Imagine you are just starting a new school year and your teacher gives you an assignment: create a scrapbook of news stories about the president of the United States. Then, unexpectedly, a terrifying international conflict brews while you’re on the president’s beat. The weeks of this assignment end up being so memorable that you hold onto your scrapbook your whole life—and it eventually ends up in a special collections library.

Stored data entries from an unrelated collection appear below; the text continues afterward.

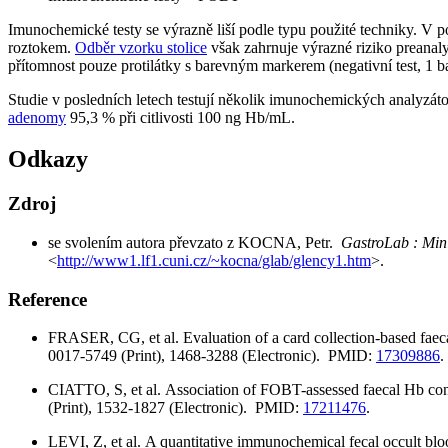
Imunochemické testy se výrazně liší podle typu použité techniky. V po
roztokem.
Odběr vzorku stolice
však zahrnuje výrazné riziko preanaly
přítomnost pouze protilátky s barevným markerem (negativní test, 1 b
Studie v posledních letech testují několik imunochemických analyzát
adenomy
95,3 % při citlivosti 100 ng Hb/mL.
Odkazy
Zdroj
se svolením autora převzato z
KOCNA, Petr.
GastroLab : Mini
<
http://www1.lf1.cuni.cz/~kocna/glab/glency1.htm
>.
Reference
FRASER, CG, et al. Evaluation of a card collection-based faeca
0017-5749 (Print), 1468-3288 (Electronic). PMID:
17309886
.
CIATTO, S, et al. Association of FOBT-assessed faecal Hb cont
(Print), 1532-1827 (Electronic). PMID:
17211476
.
LEVI, Z, et al. A quantitative immunochemical fecal occult bloo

That’s exactly what happened to Marsha Sorotick, who was a sophomore at Martin Van Buren High School in Queens, New York, in October 1962. From October 16–28, 1962, events now referred to as the Cuban Missile Crisis unfolded, bringing the U.S. and the Soviet Union closer to nuclear war than ever before. Just before this crisis unfolded, Marsha started clipping headlines and articles about President John F. Kennedy for a school assignment. The first page of her scrapbook tracks Kennedy as he was out meeting voters.
Then news about the crisis broke and Sorotick’s scrapbook shifts its focus. Sorotick followed the Cuban Missile Crisis from October 22 through its resolution on October 28, after which she returned to covering other aspects of Kennedy’s presidency. Through the articles, images, and graphics that she included, you can see the whole conflict reach a boiling point and then resolve.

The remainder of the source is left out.